A BASE NACIONAL COMUM CURRICULAR E O ENSINO DE LÍNGUA PORTUGUESA Manassés Morais Xavier Universidade Federal de Campina Grande manassesmxavier@yahoo.com.br Maria de Fátima Almeida Universidade Federal da Paraíba falmed@uol.com.br Resumo: De natureza documental, esta pesquisa parte das seguintes questões-problema: 1) quais os objetivos que fundamentam a construção da Base Nacional Comum Curricular? e 2) qual a abordagem dada por este documento oficial enunciado pelo Governo Federal ao ensino de Língua Portuguesa?. Trata-se de uma discussão teórica, baseada na relação entre Análise Dialógica do Discurso (BAKHTIN/VOLOCHÍNOV, (2009) e BAKHTIN, (2013)) e o ensino de línguas, que visa analisar os fundamentos da Base Nacional Comum Curricular e a concepção de língua defendida por ela. Do ponto de vista dos resultados, a análise dos fragmentos apresentados evidencia uma aproximação conceptiva de língua entendida enquanto prática social intimamente cultural, bem como sugere novas reflexões sobre o corpus que certamente virão, haja vista esta comunicação funcionar como o início de novas discussões tematizadas pelo impacto da Base Nacional Comum Curricular no contexto contemporâneo do ensino de Língua Portuguesa.
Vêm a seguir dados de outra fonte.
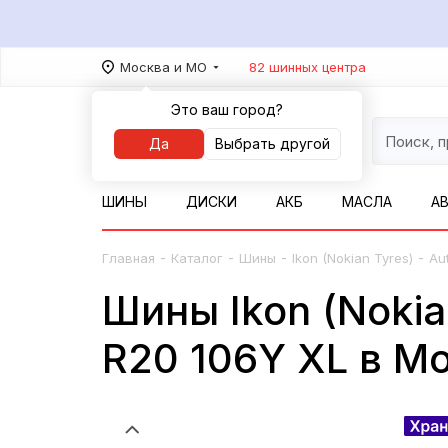
Москва и МО
82 шинных центра
Это ваш город?
Да
Выбрать другой
ШИНЫ
ДИСКИ
АКБ
МАСЛА
А
-
-
-
-
Главная
Каталог
Шины
Ikon (Nokian Tyres)
Au
Шины Ikon (Nokia
R20 106Y XL в М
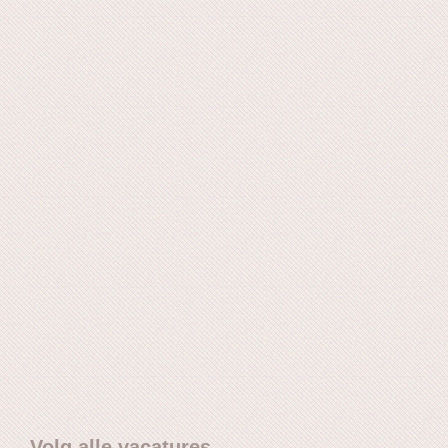
Volg alle vacatures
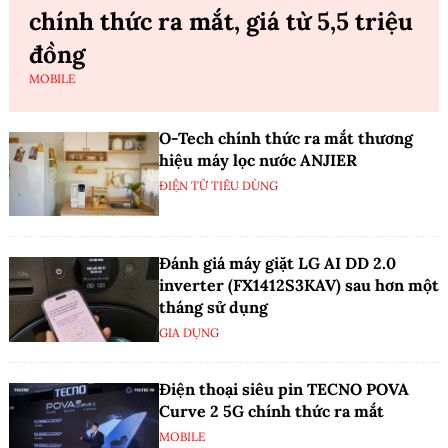
chính thức ra mắt, giá từ 5,5 triệu
đồng
MOBILE
O-Tech chính thức ra mắt thương
hiệu máy lọc nước ANJIER
ĐIỆN TỬ TIÊU DÙNG
Đánh giá máy giặt LG AI DD 2.0
inverter (FX1412S3KAV) sau hơn một
tháng sử dụng
GIA DỤNG
Điện thoại siêu pin TECNO POVA
Curve 2 5G chính thức ra mắt
MOBILE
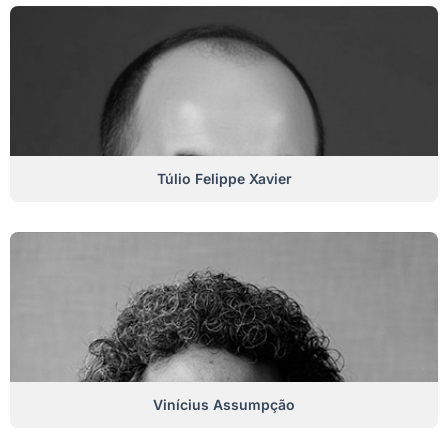
Túlio Felippe Xavier
Vinícius Assumpção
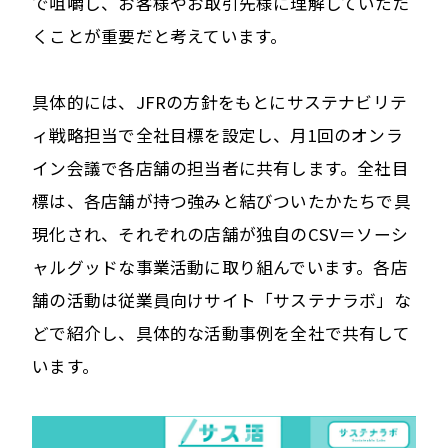
で咀嚼し、お客様やお取引先様に理解していただ
くことが重要だと考えています。
具体的には、JFRの方針をもとにサステナビリテ
ィ戦略担当で全社目標を設定し、月1回のオンラ
イン会議で各店舗の担当者に共有します。全社目
標は、各店舗が持つ強みと結びついたかたちで具
現化され、それぞれの店舗が独自のCSV＝ソーシ
ャルグッドな事業活動に取り組んでいます。各店
舗の活動は従業員向けサイト「サステナラボ」な
どで紹介し、具体的な活動事例を全社で共有して
います。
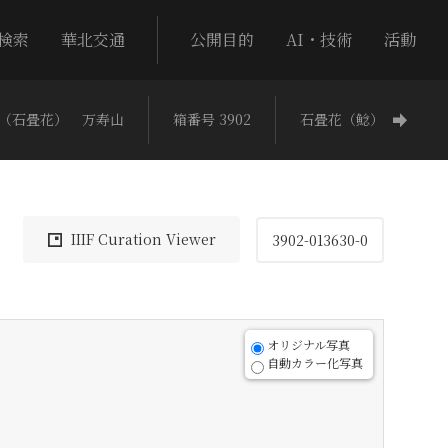
検索
華北交通
公開目的
AI・技術
活動
（石畳花） 万寿山
箱番号 3902
石畳花（鯰）
IIIF Curation Viewer
3902-013630-0
オリジナル写真
自動カラー化写真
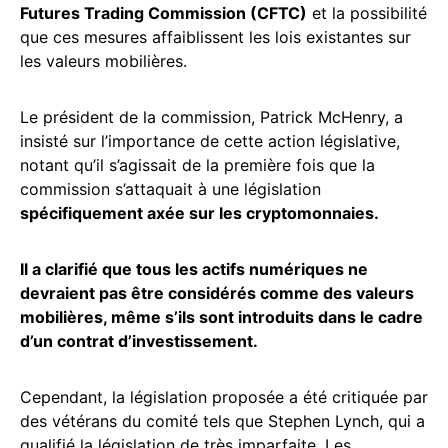
Futures Trading Commission (CFTC)
et la possibilité
que ces mesures affaiblissent les lois existantes sur
les valeurs mobilières.
Le président de la commission, Patrick McHenry, a
insisté sur l’importance de cette action législative,
notant qu’il s’agissait de la première fois que la
commission s’attaquait à une législation
spécifiquement axée sur les cryptomonnaies.
Il a clarifié que tous les actifs numériques ne
devraient pas être considérés comme des valeurs
mobilières, même s’ils sont introduits dans le cadre
d’un contrat d’investissement.
Cependant, la législation proposée a été critiquée par
des vétérans du comité tels que Stephen Lynch, qui a
qualifié la législation de très imparfaite. Les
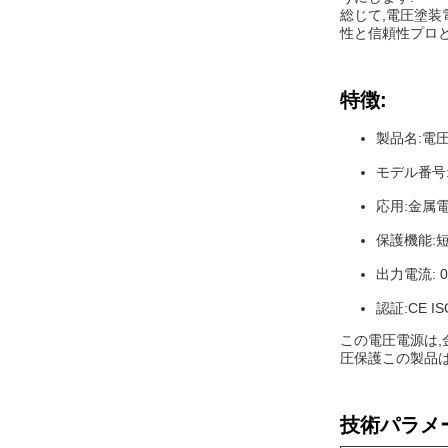
総じて,電圧塗装
性と信頼性プロ
特徴:
製品名:電
モデル番号:G
応用:金属
保護機能:
出力電流: 0
認証:CE IS
この電圧電源は,
圧保護この製品は,
技術パラメ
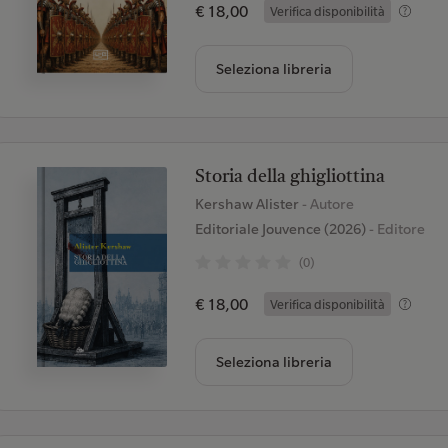
€ 18,00
Verifica disponibilità
Seleziona libreria
Storia della ghigliottina
Kershaw Alister
- Autore
Editoriale Jouvence (2026)
- Editore
(0)
€ 18,00
Verifica disponibilità
Seleziona libreria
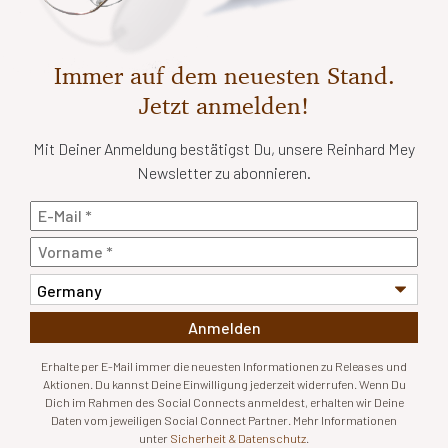
Immer auf dem neuesten Stand.
Jetzt anmelden!
Mit Deiner Anmeldung bestätigst Du, unsere Reinhard Mey
Newsletter zu abonnieren.
Anmelden
Erhalte per E-Mail immer die neuesten Informationen zu Releases und
Aktionen. Du kannst Deine Einwilligung jederzeit widerrufen. Wenn Du
Dich im Rahmen des Social Connects anmeldest, erhalten wir Deine
Daten vom jeweiligen Social Connect Partner. Mehr Informationen
unter
Sicherheit & Datenschutz
.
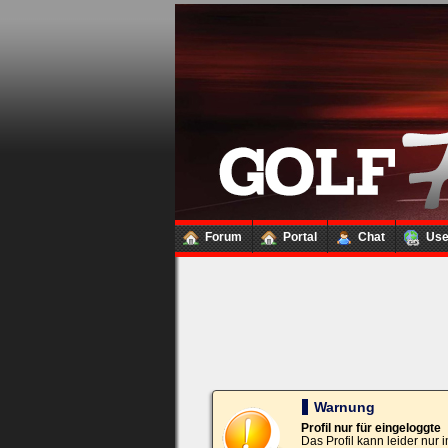
Loginbox
Trage
bitte
in
die
nachfolgenden
Felder
Deinen
Benutzernamen
und
Kennwort
Forum
Portal
Chat
Us
ein,
um
Dich
einzuloggen.
Username:
Passwort:
Warnung
Profil nur für eingeloggte
Das Profil kann leider nur
Bei jedem Besuch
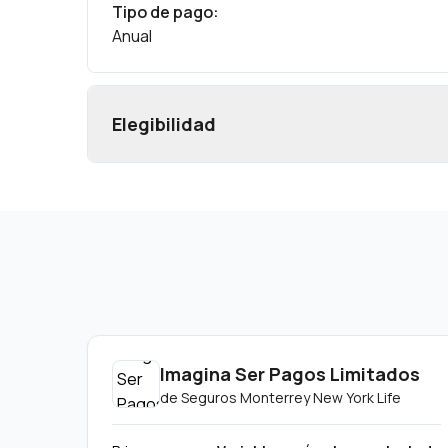
Tipo de pago
:
Anual
Elegibilidad
Imagina Ser Pagos Limitados
de
Seguros Monterrey New York Life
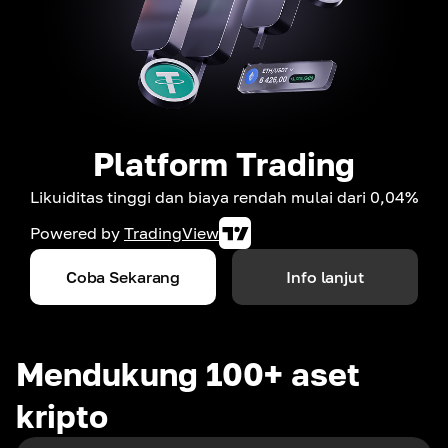
Platform Trading
Likuiditas tinggi dan biaya rendah mulai dari 0,04%
Powered by
TradingView
Coba Sekarang
Info lanjut
Mendukung 100+ aset
kripto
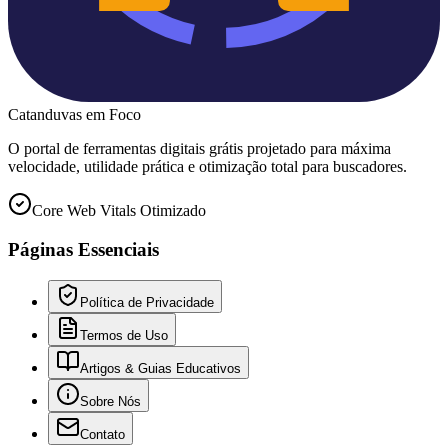
Catanduvas
em Foco
O portal de ferramentas digitais grátis projetado para máxima
velocidade, utilidade prática e otimização total para buscadores.
Core Web Vitals Otimizado
Páginas Essenciais
Política de Privacidade
Termos de Uso
Artigos & Guias Educativos
Sobre Nós
Contato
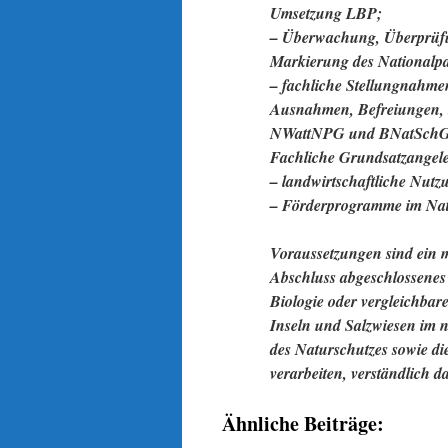
Umsetzung LBP;
– Überwachung, Überprüfu
Markierung des Nationalpa
– fachliche Stellungnahme
Ausnahmen, Befreiungen,
NWattNPG und BNatSchG u
Fachliche Grundsatzangel
– landwirtschaftliche Nutz
– Förderprogramme im Nati
Voraussetzungen sind ein 
Abschluss abgeschlossenes
Biologie oder vergleichbar
Inseln und Salzwiesen im 
des Naturschutzes sowie di
verarbeiten, verständlich d
Ähnliche Beiträge:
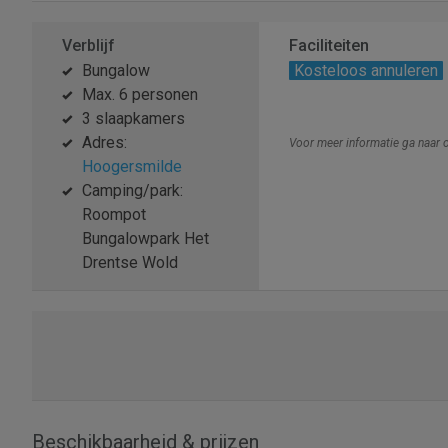
Verblijf
Faciliteiten
Bungalow
Kosteloos annuleren
Max. 6 personen
3 slaapkamers
Adres:
Voor meer informatie ga naar
Hoogersmilde
Camping/park:
Roompot
Bungalowpark Het
Drentse Wold
Beschikbaarheid & prijzen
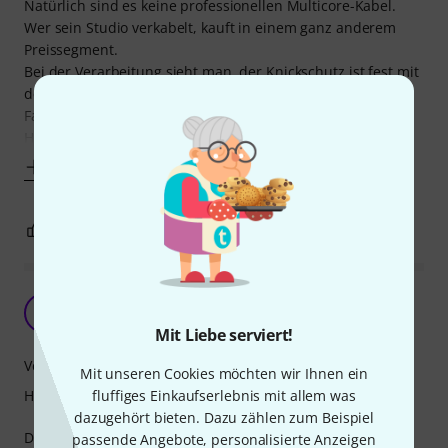
Natürlich sind es keine professionellen Multicore-Kabel.
Wer sein Studio verkabelt, kauft in einem ganz anderem
Preissegment.
Bei der Verarbeitung sieht man, der Knickschutz ist fest mit
dem Kabel verbunden. hatte auch mal am Kabel
Farbunterschiede.
Habe sie nach dem Kauf
Mehr anzeigen
0
0
BEWERTUNG MELDEN
Gutes Multicore
B
Bouncemaster 04.11.2009
Mit Liebe serviert!
Verarbeitung
Mit unseren Cookies möchten wir Ihnen ein
fluffiges Einkaufserlebnis mit allem was
Handling
dazugehört bieten. Dazu zählen zum Beispiel
Die SSSnake Multicore's sind nach wie vor unschlagbar
passende Angebote, personalisierte Anzeigen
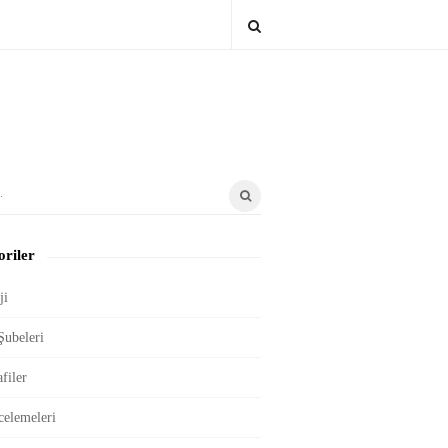
riler
ji
Şubeleri
filer
celemeleri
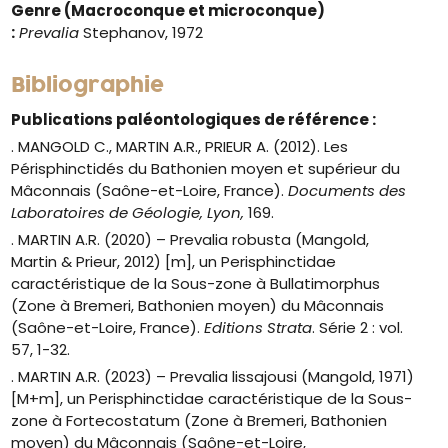
Genre
(Macroconque et microconque)
:
Prevalia
Stephanov, 1972
Bibliographie
Publications paléontologiques de référence :
. MANGOLD C., MARTIN A.R., PRIEUR A. (2012). Les
Périsphinctidés du Bathonien moyen et supérieur du
Mâconnais (Saône-et-Loire, France).
Documents des
Laboratoires de Géologie, Lyon,
169.
. MARTIN A.R. (2020) – Prevalia robusta (Mangold,
Martin & Prieur, 2012) [m], un Perisphinctidae
caractéristique de la Sous-zone à Bullatimorphus
(Zone à Bremeri, Bathonien moyen) du Mâconnais
(Saône-et-Loire, France).
Editions Strata
. Série 2 : vol.
57, 1-32.
. MARTIN A.R. (2023) – Prevalia lissajousi (Mangold, 1971)
[M+m], un Perisphinctidae caractéristique de la Sous-
zone à Fortecostatum (Zone à Bremeri, Bathonien
moyen) du Mâconnais (Saône-et-Loire,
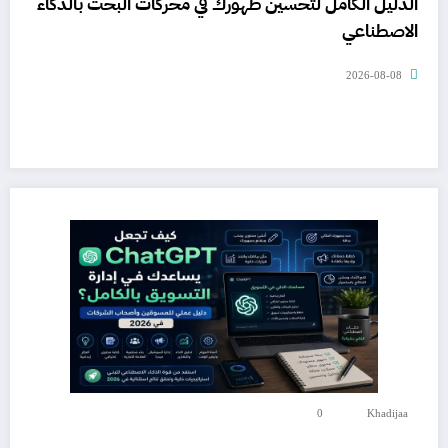
الدليل الكامل لتحسين ظهورك في محركات البحث بالذكاء
الاصطناعي
2026-08-08
0
Khadijaa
Palavras-chave: Base Nacional Comum Curricular, Ensino de Língua Portuguesa, Pesquisa Documental. Introdução O presente trabalho surge da necessidade de estar sempre revisitando concepções que, ao longo da História da Educação, têm norteado as práticas pedagógicas no tocante, particularmente, ao ensino de Língua Portuguesa. Neste sentido, visa situar uma discussão que na contemporaneidade toma fôlego e ganha espaço na conjuntura de pesquisas sobre o que se espera dos processos formativos no cenário da Educação Básica. Trata-se, portanto, de uma reflexão, vinculada à pesquisa documental, sobre o texto da Base Nacional Comum Curricular, 2ª versão, publicada pelo Ministério da Educação em abril de 2016. De modo pontual, esta comunicação propõe responder a dois questionamentos: 1) quais os objetivos que fundamentam a construção da Base Nacional Comum Curricular? e 2) qual a abordagem dada por este documento oficial enunciado pelo Governo Federal ao ensino de Língua Portuguesa? Portanto, constituindo-se como uma discussão breve e de cunho notadamente teórico, esta pesquisa documental configura-se como um momento inicial de nossas inquietações sobre o

discurso legitimado no documento supracitado a respeito do ensino de Língua Portuguesa, destacando, para tanto, o lugar, ou não, de uma concepção de língua vinculada aos pressupostos teórico-metodológicos da Análise Dialógica do Discurso (BAKHTIN/VOLOCHÍNOV, (2009) e BAKHTIN, (2013)). 1 O ensino de Língua Portuguesa numa perspectiva dialógica O ensino de Língua Portuguesa precisa, necessariamente, ser pautado pela concepção de linguagem enquanto interação. Isto porque a língua, conforme Almeida (2013, p. 11), é um processo interativo de cruzamento de diversas e variadas vozes que interagem para construir o sentido ; e este procedimento sempre está na ordem da pluralidade de significados. A Análise Dialógica do Discurso contribuiu para uma nova perspectiva a respeito da linguagem humana e de seus estudos. Segundo Brait (2012), a busca da compreensão das formas de produção do sentido, da significação e as diferentes maneiras de compreender o funcionamento discursivo foram fatores que impulsionaram Bakhtin, Volochínov e outros estudiosos na direção de uma estética e de uma ética da linguagem: uma postura que articula estética, ética e diferentes pressupostos filosóficos, (BRAIT, 2011, p. 87-88), faz com que suas reflexões sobre o sentido não sejam sistematizadas, unicamente, sob uma perspectiva linguística ou mesmo linguístico-literária. Nesse sentido, o que é dito sobre linguagem nos trabalhos de Mikhail Bakhtin não está comprometido, unicamente, com uma tendência linguística ou uma teoria literária, mas com algo maior: uma visão de mundo que, buscando formas de construção e formação de sentido, resvala pela abordagem linguístico-discursiva, pela teoria da literatura, pela filosofia, pela teologia, por uma semiótica da cultura (BRAIT, 2011, p. 88) e, também, por um conjugado de aspectos entrelaçados e ainda não inteiramente decifrados. Sobre os estudos bakhtinianos, Brait (2004, p. 11) elucida que a natureza dialógica da linguagem é um conceito que desempenha papel fundamental no conjunto de obras de Mikhail Bakhtin, funcionando como célula geradora dos diversos aspectos que singularizam e mantêm vivo o pensamento desse produtivo teórico. Esta colocação põe em vista a postura que toma os trabalhos do filósofo russo, nos quais se notam a atualização dos sentidos dos signos, enunciados, conforme a necessidade em que eles se apresentam. Isto coloca em prática o que se conhece sobre a heterogeneidade constitutiva da linguagem.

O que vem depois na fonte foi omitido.